Fauzan masih melihat Nadia yang memegang bukunya.
"Jadi, kamu sudah mulai mengerjakan skripsi ya?" tanya Fauzan melihat Nadia.
"Iya," jawab Nadia singkat. Saat Fauzan bertanya tadi, Nadia seolah teringat sesuatu soal Fauzan.
"Em...ngomong-ngomong, bukumu masih ada padaku," kata Nadia.
"Biarkan saja. Buku itu, memang aku titipkan padamu," ujar Fauzan. Nadia jadi mengkerutkan keningnya tidak mengerti.
"Kenapa?" tanya Nadia. Fauzan kembali melihat ke arah Nadia.
"Sebagai pengingat, dan kenangan pertama dariku," kata Fauzan. Nadia bergeming sejenak. Ia bisa menerima kalimat Fauzan itu.
"Jadi, kamu mahasiswa semester berapa?" tanya Nadia.
"Sama sepertimu. Aku ada di fakultas ekonomi," tutur Fauzan. Seperti apa yang dipikirkan Nadia. Nadia pernah menerka-nerka sendiri tentang fakultas Fauzan, dari buku biru milik Fauzan yang dibawanya.
"Jurusan apa?" tanya Nadia lagi.
"Ekonomi pembangunan," ucap Fauzan. Nadia mengangguk-anggukkan kepalanya tanda mengerti.

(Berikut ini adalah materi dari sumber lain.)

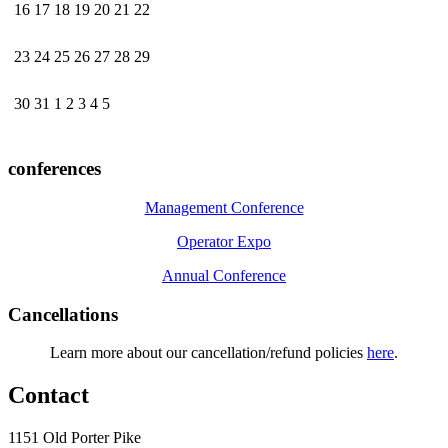
16
17
18
19
20
21
22
23
24
25
26
27
28
29
30
31
1
2
3
4
5
conferences
Management Conference
Operator Expo
Annual Conference
Cancellations
Learn more about our cancellation/refund policies
here
.
Contact
1151 Old Porter Pike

"Terus?" tanya Fauzan bergantian. Nadia melihat ke arah Fauzan kembali, dengan tatapan heran.
"Terus apa?" tanya Nadia.
"Apa lagi yang ingin kamu tanyakan padaku? Aku akan menjawabnya," kata Fauzan seraya tersenyum. Mendadak, Nadia justru tersipu lagi.
"Ah, tidak. Aku pikir, aku sudah membuka-buka bukumu beberapa kali. Jadi, aku bisa menebak kalau kamu memang mahasiswa fakultas ekonomi," kata Nadia.
"Wah, ternyata kamu penasaran denganku juga ya?" ujar Fauzan menaikkan salah satu alisnya. Nadia kembali memberikan pandangan aneh pada Fauzan. Kemudian, Nadia hanya menghela nafasnya.
"Kenapa, kamu tahu aku di sini?" tanya Nadia mengganti pertanyaannya.
"Gampang sekali menemukanmu," kata Fauzan. "Jika tidak di perpustakaan, maka kamu ada di taman kota. Atau..." Fauzan menghentikan kalimatnya sejenak. "Kamu, ada di gazebo lama sekali, hanya untuk melihat lapangan basket yang kosong," tebak Fauzan.
"Kenapa kamu bisa tahu semuanya tentangku?" tanya Nadia.
"Aku sendiri tidak tahu kenapa aku harus mencari tahu tentangmu?" jawab Fauzan. "Sebenarnya, kita sering sekali bertemu. Tapi, kamu sama sekali belum menyadari keberadaanku. Karena, fokusmu hanya berada pada satu orang," kata Fauzan. Nadia yang mendengarnya lalu menundukkan pandangannya. Fauzan kembali memperhatikan Nadia.
"Nadia, cobalah ingat-ingat semua kejadian yang pernah kamu lalui di kampus ini. Kamu pasti bisa menemukanku di salah satu memorimu," ucap Fauzan lagi. Nadia lalu hanya bergeming mulai menuruti kalimat Fauzan.
Keduanya terhening sesaat. Fauzan melihat jam tangannya. Ia kemudian melihat Nadia yang setengah merenung. Fauzan kemudian berdiri, Nadia lalu segera melihatnya cepat.
"Maaf, ada yang harus aku urus. Aku harus pergi dari sini," kata Fauzan pada Nadia. Nadia hanya bisa diam melihat Fauzan. Fauzan kemudian beralih dari tempat duduknya. Mengambil posisi akan pergi dari sana.
"Jangan lupa. Hari Sabtu, aku akan menjemputmu. Jadi, ini adalah kencan pertama kita. Berdandanlah yang cantik," ujar Fauzan sambil tersenyum. Nadia membelalakkan matanya mendengar itu. Ia hanya bisa diam tak bisa membalas apapun melihat Fauzan yang semakin menjauh darinya.